A questão da fome em tempos de pandemia
Enviada em 20/10/2021
Promulgada pela ONU em 1948, a Declaração Universal dos Direitos Humanos garante à todos os indivíduos o direito a uma boa alimentação e ao bem-estar social. Entretanto, a questão da fome em tempos de pandemia impede que parcela da população usufrua desse direito universal na prática. Esse cenário antagônico é fruto tanto da falta de programas solidários de distribuição de alimentos, quanto do aumento do preço dos alimentos mesmo em tempos de pandemia. Nessa perspectiva, esses desafios devem ser superados de imediato para que uma sociedade mais justa seja alcançada.

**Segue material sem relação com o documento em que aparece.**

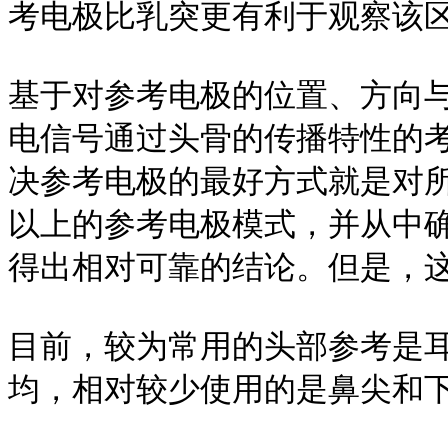
考电极比乳突更有利于观察该区
基于对参考电极的位置、方向
电信号通过头骨的传播特性的考虑，
决参考电极的最好方式就是对
以上的参考电极模式，并从中
得出相对可靠的结论。但是，这
目前，较为常用的头部参考是
均，相对较少使用的是鼻尖和下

Segundo o pensador Thomas Hobbes, o Estado é responsável por manter o bem-estar social, entretanto, isso não ocorre no Brasil. Devido à falta de atuação das autoridades, a promoção de programas solidários para distribuição de alimentos em tempos de pandemia e a convocação de voluntários são quase inexistentes, o que dificulta o combate à fome. Desse modo, faz-se mister a reformulação da postura estatal de forma urgente.
Ademais, é imperativo ressaltar o aumento dos preços dos alimentos como promotor do problema. Partindo desse pressuposto, dados do IBGE demontra um aumento de 15% no preço dos alimentos desde o início da pandemia. Ainda segundo o IBGE, o óleo de soja foi quem mais teve seu preço aumentado, com uma inflação de quase 88%. Tudo isso, retarda a resolução do empecilho e perpetua esse quadro deletário.
Assim, medidas exequíveis são necessárias para conter o avanço da problemática na sociedade brasileira. Destarte, com o intuito de mitigar a questão da fome em tempos de pandemia, necessita-se, urgentemente, que o Tribunal de contas da União direcione capital que, por intermédio do Ministério do Desenvolvimento Social e Combate à Fome, será revertido em campanhas publicitárias de incentivo a criação de programas solidários de distribuição de alimentos, além da criação de uma tabela de preços para os alimentos básicos, afim de contornar à alta inflação desses produtos.